In honor of World Braille Day, Sights for Hope’s clients and team members with visual impairments created a video to tell the story of Braille’s creation and its impact on their lives.

The video features clients Chuck Alison, Annette Gozzard, Annie Ocasio, and Gary Dvorshak, who also is a member of Sights for Hope’s Board of Directors. Team members featured are Rita Lang, Sights for Hope’s Client Activities Manager, and Dianne Michels, its Vision Rehabilitation Therapist. The video was produced under the participants’ direction.

Braille is a tactile representation of alphabetic and numerical symbols using six dots to represent each letter, each number, and symbols used in music, mathematics, and science. Named after its 19th century French inventor Louis Braille, Braille is used by people with visual impairments to read the same books and periodicals as those printed with visual fonts.



World Braille Day was created by the United Nations in 2019 to raise awareness of the importance of Braille as a means of communication in the full realization of the human rights for people with visual impairments. It is held annually on January 4, which was the day of Louie Braille’s birth.

Sights for Hope holds Braille classes regularly as part of its Life Skills Education programs. Interested clients are encouraged to contact their Sights for Hope caseworkers for additional information.
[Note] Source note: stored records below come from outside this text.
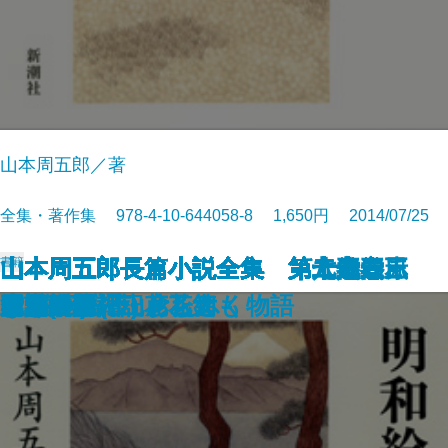
山本周五郎／著
全集・著作集 978-4-10-644058-8 1,650円 2014/07/25
書籍
山本周五郎長篇小説全集 第二十六
山本周五郎長篇小説全集 第二十五
山本周五郎長篇小説全集 第二十四
山本周五郎長篇小説全集 第二十三
山本周五郎長篇小説全集 第二十一
山本周五郎長篇小説全集 第二十二
山本周五郎長篇小説全集 第二十巻
山本周五郎長篇小説全集 第十九巻
山本周五郎長篇小説全集 第十七巻
山本周五郎長篇小説全集 第十八巻
山本周五郎長篇小説全集 第十六巻
山本周五郎長篇小説全集 第十五巻
山本周五郎長篇小説全集 第十四巻
山本周五郎長篇小説全集 第十三巻
山本周五郎長篇小説全集 第十一巻
山本周五郎長篇小説全集 第十二巻
山本周五郎長篇小説全集 第十巻 風
山本周五郎長篇小説全集 第八巻 正
山本周五郎長篇小説全集 第九巻 正
山本周五郎長篇小説全集 第七巻 赤
巻 青べか物語
巻 火の杯
巻 季節のない街
巻 寝ぼけ署長
巻 虚空遍歴(上)
巻 虚空遍歴(下)
新潮記・ちくしょう谷
風雲海南記
天地静大(上)
天地静大(下)
明和絵暦
彦左衛門外記・花筵
楽天旅日記・花も刀も
五瓣の椿・山彦乙女
ながい坂(上)
ながい坂(下)
流太平記
雪記(上)
雪記(下)
ひげ診療譚・おたふく物語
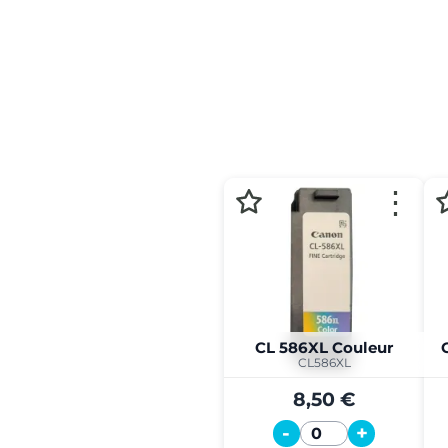
⋮
CL 586XL Couleur
CL586XL
8,50 €
-
+
Quantité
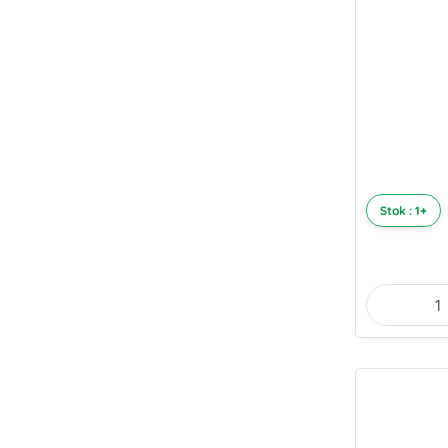
Stok : 1+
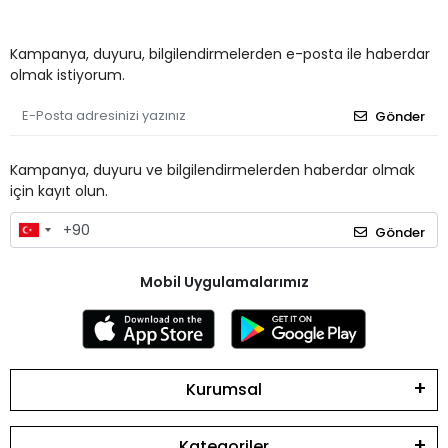
Kampanya, duyuru, bilgilendirmelerden e-posta ile haberdar
olmak istiyorum.
Gönder
Kampanya, duyuru ve bilgilendirmelerden haberdar olmak
için kayıt olun.
Gönder
Mobil Uygulamalarımız
Kurumsal
Kategoriler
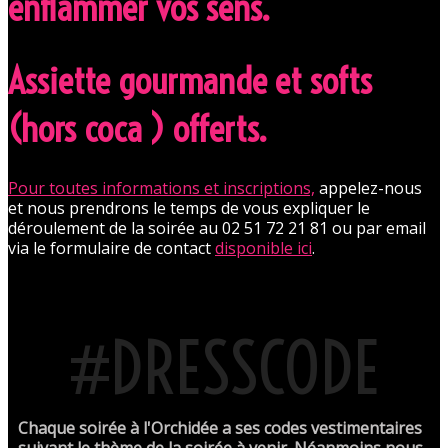
enflammer vos sens.
Assiette gourmande et softs
(hors coca ) offerts.
Pour toutes informations et inscriptions,
appelez-nous
et nous prendrons le temps de vous expliquer le
déroulement de la soirée au 02 51 72 21 81 ou par email
via le formulaire de contact
disponible ici
.
#DRESSCODE
Chaque soirée à l'Orchidée a ses codes vestimentaires
suivant le thème de la soirée à venir. Néanmoins nous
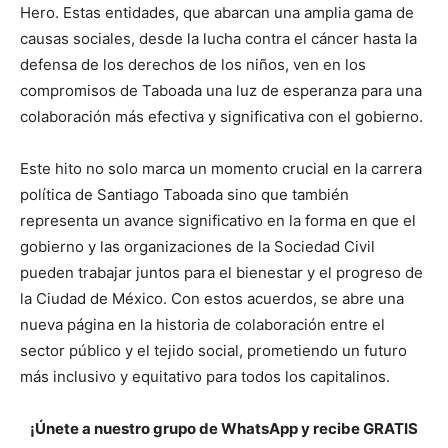
Hero. Estas entidades, que abarcan una amplia gama de
causas sociales, desde la lucha contra el cáncer hasta la
defensa de los derechos de los niños, ven en los
compromisos de Taboada una luz de esperanza para una
colaboración más efectiva y significativa con el gobierno.
Este hito no solo marca un momento crucial en la carrera
política de Santiago Taboada sino que también
representa un avance significativo en la forma en que el
gobierno y las organizaciones de la Sociedad Civil
pueden trabajar juntos para el bienestar y el progreso de
la Ciudad de México. Con estos acuerdos, se abre una
nueva página en la historia de colaboración entre el
sector público y el tejido social, prometiendo un futuro
más inclusivo y equitativo para todos los capitalinos.
¡Únete a nuestro grupo de WhatsApp y recibe GRATIS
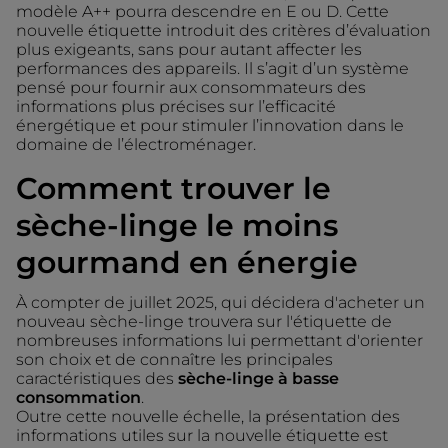
modèle A++ pourra descendre en E ou D. Cette
nouvelle étiquette introduit des critères d’évaluation
plus exigeants, sans pour autant affecter les
performances des appareils. Il s’agit d’un système
pensé pour fournir aux consommateurs des
informations plus précises sur l’efficacité
énergétique et pour stimuler l’innovation dans le
domaine de l’électroménager.
Comment trouver le
sèche-linge le moins
gourmand en énergie
À compter de juillet 2025, qui décidera d'acheter un
nouveau sèche-linge trouvera sur l'étiquette de
nombreuses informations lui permettant d'orienter
son choix et de connaître les principales
caractéristiques des
sèche-linge à basse
consommation
.
Outre cette nouvelle échelle, la présentation des
informations utiles sur la nouvelle étiquette est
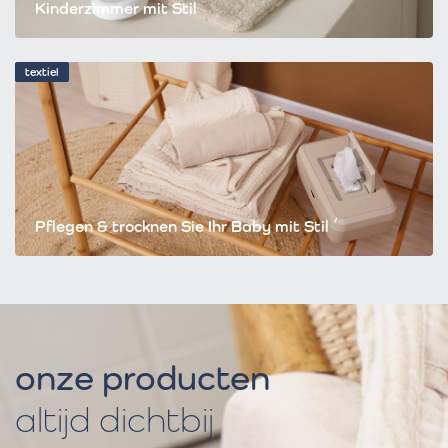
Kinderzimmer mit Stil
textiel
Pflegen & trocknen Sie Ihr Baby mit Stil
onze producten
altijd dichtbij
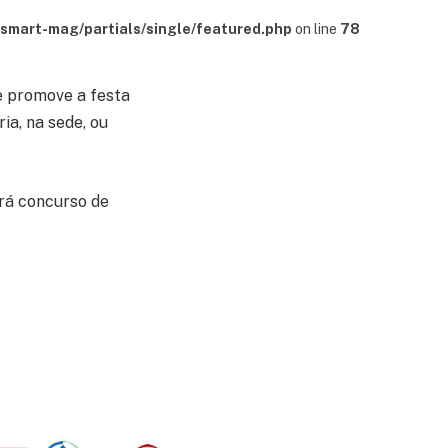
mart-mag/partials/single/featured.php
on line
78
re promove a festa
ia, na sede, ou
erá concurso de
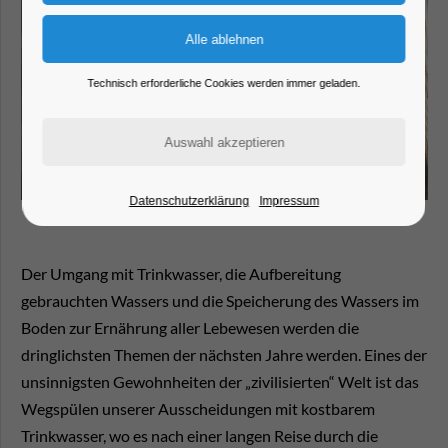
Technisch erforderliche Cookies werden immer geladen.
Datenschutzerklärung
Impressum
Der Umgang mit Trinkwasser, die Aufbereitung
gebrauchten Wassers und die Speicherung des Wassers im
Boden zur Ernährung aller Lebewesen werden die
dringlichsten Themen der nächsten Jahre werden. Eines der
unsinnigsten Gewohnheiten der „zivilisierten“ Welt ist das
Wegspülen unserer Ausscheidungen mit kostbarem
Trinkwasser, wo es nach einer langen Reise durch die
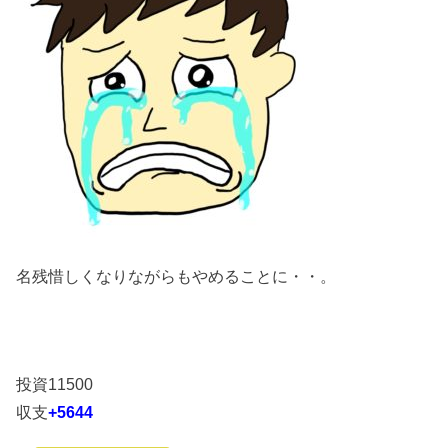
名残惜しくなりながらもやめることに・・。
投資11500
収支
+5644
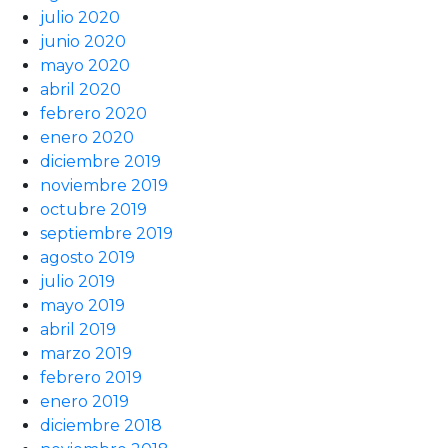
julio 2020
junio 2020
mayo 2020
abril 2020
febrero 2020
enero 2020
diciembre 2019
noviembre 2019
octubre 2019
septiembre 2019
agosto 2019
julio 2019
mayo 2019
abril 2019
marzo 2019
febrero 2019
enero 2019
diciembre 2018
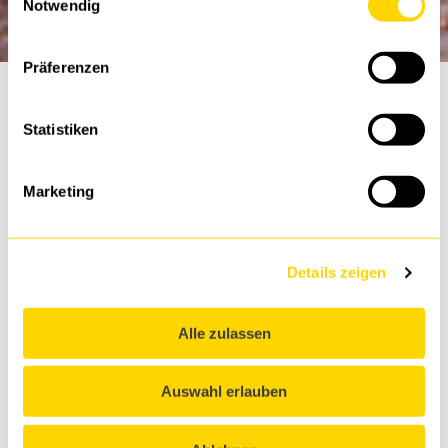
Notwendig
Präferenzen
Statistiken
DTS Berlin
Marketing
Durchquert von Spree und Havel liegt sie da, unsere
Hauptstadt. Berlin ist nicht nur die größte und
bevölkerungsreichste Stadt Deutschlands, sie ist vor
allem: divers, dynamisch, innovativer
Details zeigen
Wirtschaftsstandort, Zentrum für Kultur, Politik,
Medien, Wissenschaften, Sport, Architektur, Events,
Alle zulassen
Tourismus sowie Verkehrsknoten.
Auswahl erlauben
Anschrift & Kontakt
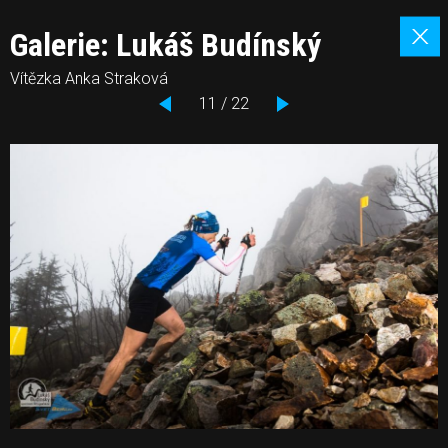
Galerie: Lukáš Budínský
Vítězka Anka Straková
11 / 22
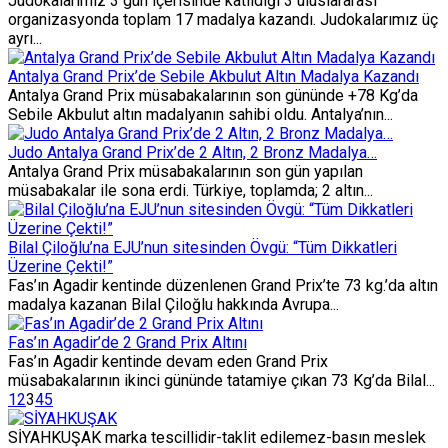
Judokalarımız 3 gün içerisinde katıldığı 3 uluslararası
organizasyonda toplam 17 madalya kazandı. Judokalarımız üç
ayrı...
Antalya Grand Prix’de Sebile Akbulut Altın Madalya Kazandı
Antalya Grand Prix müsabakalarının son gününde +78 Kg’da
Sebile Akbulut altın madalyanın sahibi oldu. Antalya’nın...
Judo Antalya Grand Prix’de 2 Altın, 2 Bronz Madalya…
Antalya Grand Prix müsabakalarının son gün yapılan
müsabakalar ile sona erdi. Türkiye, toplamda; 2 altın...
Bilal Çiloğlu’na EJU’nun sitesinden Övgü: “Tüm Dikkatleri
Üzerine Çekti!”
Fas’ın Agadir kentinde düzenlenen Grand Prix’te 73 kg.’da altın
madalya kazanan Bilal Çiloğlu hakkında Avrupa...
Fas’ın Agadir’de 2 Grand Prix Altını
Fas’ın Agadir kentinde devam eden Grand Prix
müsabakalarının ikinci gününde tatamiye çıkan 73 Kg’da Bilal...
1
2
3
4
5
SİYAHKUŞAK marka tescillidir-taklit edilemez-basın meslek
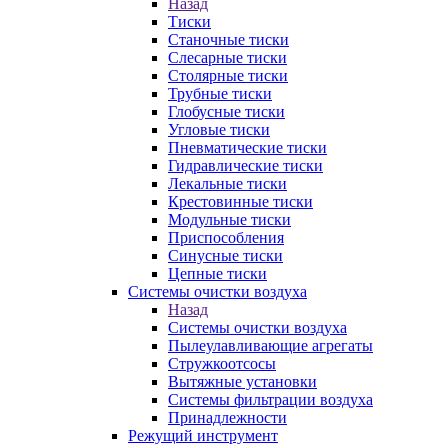
Назад
Тиски
Станочные тиски
Слесарные тиски
Столярные тиски
Трубные тиски
Глобусные тиски
Угловые тиски
Пневматические тиски
Гидравлические тиски
Лекальные тиски
Крестовинные тиски
Модульные тиски
Приспособления
Синусные тиски
Цепные тиски
Системы очистки воздуха
Назад
Системы очистки воздуха
Пылеулавливающие агрегаты
Стружкоотсосы
Вытяжные установки
Системы фильтрации воздуха
Принадлежности
Режущий инструмент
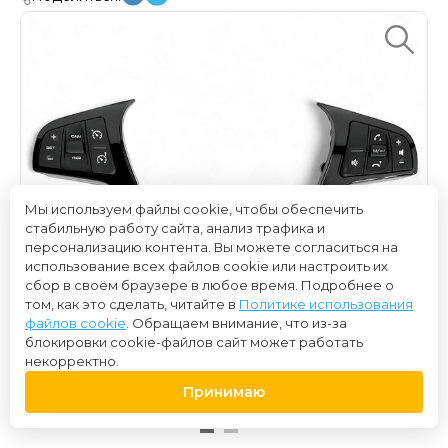
Мы используем файлы cookie, чтобы обеспечить
стабильную работу сайта, анализ трафика и
персонализацию контента. Вы можете согласиться на
использование всех файлов cookie или настроить их
сбор в своём браузере в любое время. Подробнее о
том, как это сделать, читайте в
Политике использования
файлов cookie
. Обращаем внимание, что из-за
блокировки cookie-файлов сайт может работать
некорректно.
Принимаю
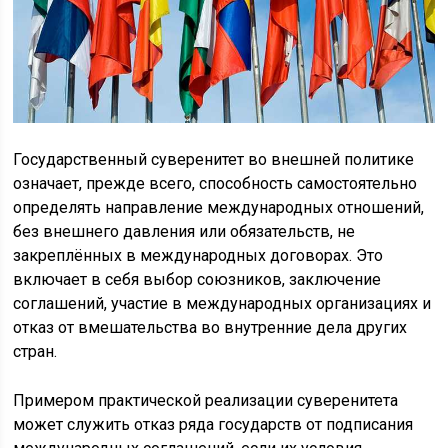
Государственный суверенитет во внешней политике
означает, прежде всего, способность самостоятельно
определять направление международных отношений,
без внешнего давления или обязательств, не
закреплённых в международных договорах. Это
включает в себя выбор союзников, заключение
соглашений, участие в международных организациях и
отказ от вмешательства во внутренние дела других
стран.
Примером практической реализации суверенитета
может служить отказ ряда государств от подписания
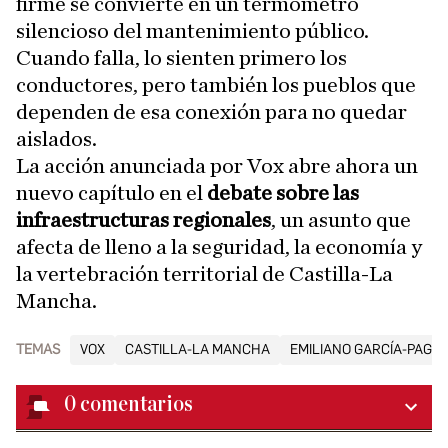
firme se convierte en un termómetro
silencioso del mantenimiento público.
Cuando falla, lo sienten primero los
conductores, pero también los pueblos que
dependen de esa conexión para no quedar
aislados.
La acción anunciada por Vox abre ahora un
nuevo capítulo en el
debate sobre las
infraestructuras regionales
, un asunto que
afecta de lleno a la seguridad, la economía y
la vertebración territorial de Castilla-La
Mancha.
TEMAS
VOX
CASTILLA-LA MANCHA
EMILIANO GARCÍA-PAGE
0
comentarios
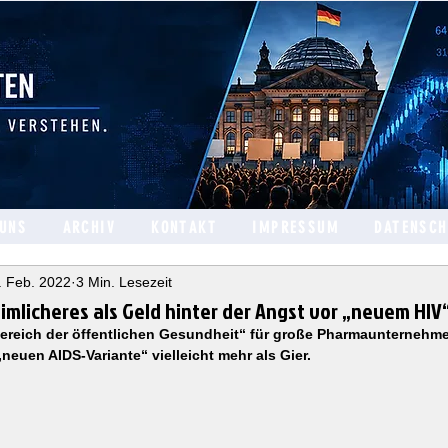
 UNS
ARCHIV
KONTAKT
IMPRESSUM
DATENSC
. Feb. 2022
3 Min. Lesezeit
imlicheres als Geld hinter der Angst vor „neuem HIV
ereich der öffentlichen Gesundheit“ für große Pharmaunternehmen v
„neuen AIDS-Variante“ vielleicht mehr als Gier.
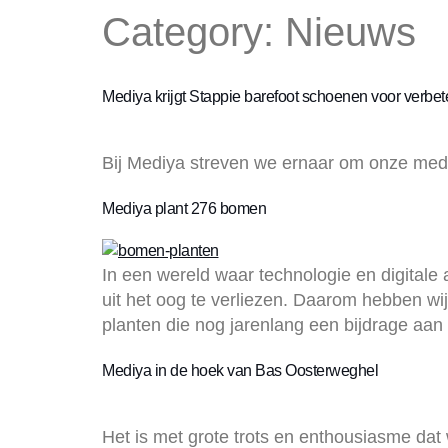
Category:
Nieuws
Mediya krijgt Stappie barefoot schoenen voor verbeter
Bij Mediya streven we ernaar om onze medew
Mediya plant 276 bomen
In een wereld waar technologie en digitale 
uit het oog te verliezen. Daarom hebben wi
planten die nog jarenlang een bijdrage aan 
Mediya in de hoek van Bas Oosterweghel
Het is met grote trots en enthousiasme d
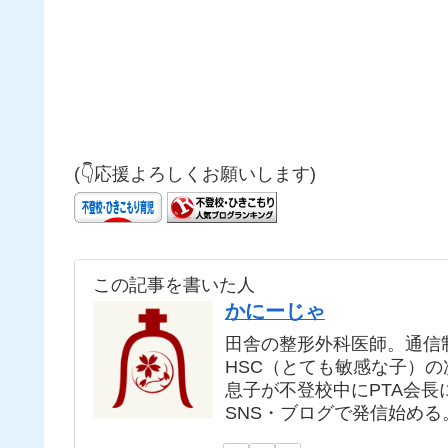
(👇応援よろしくお願いします)
この記事を書いた人
かにーじゃ
田舎の整形外科医師。通信
HSC（とても敏感な子）
息子が不登校中にPTA会
SNS・ブログで発信始める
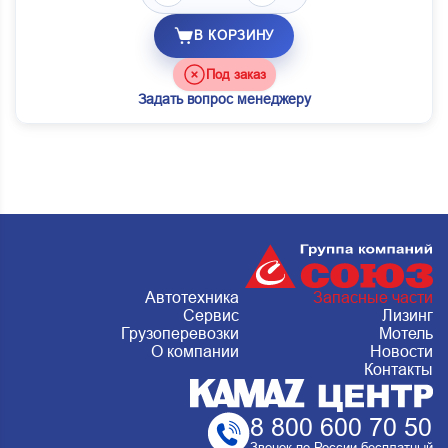
В КОРЗИНУ
Под заказ
Задать вопрос менеджеру
Автотехника
Запасные части
Сервис
Лизинг
Грузоперевозки
Мотель
О компании
Новости
Контакты
8 800 600 70 50
Звонок по России бесплатный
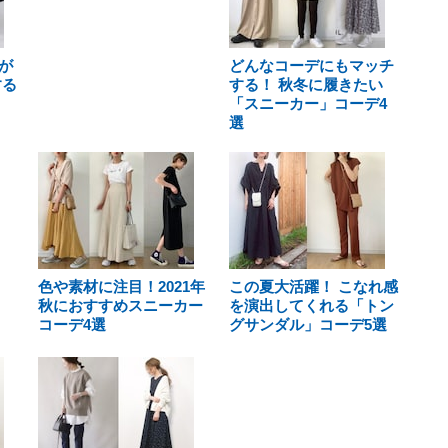
が
どんなコーデにもマッチ
する
する！ 秋冬に履きたい
「スニーカー」コーデ4
選
色や素材に注目！2021年
この夏大活躍！ こなれ感
秋におすすめスニーカー
を演出してくれる「トン
コーデ4選
グサンダル」コーデ5選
Sights for Hope blends a service tradition inspired by Helen Keller nearly a century ago with contemporary practices to remove the barriers to independence and success caused by visual impairments. Sights for Hope transforms the lives of people with visual impairments in Pennsylvania’s Lehigh Valley and Monroe County through life skills education, specialized technologies, individualized support services, free vision screenings for children, and community education programs. Sights for Hope services impact more than 10,000 people in a typical year and are provided at little or no cost. A total of 85% of Sights for Hope clients with visual impairments are from low-income households. Sights for Hope, known formerly as Center for Vision Loss, is an independent member of the Pennsylvania Association for the Blind (PAB) and is affiliated with the VisionServe Alliance, a network of North American agencies that serve people with visual impairments.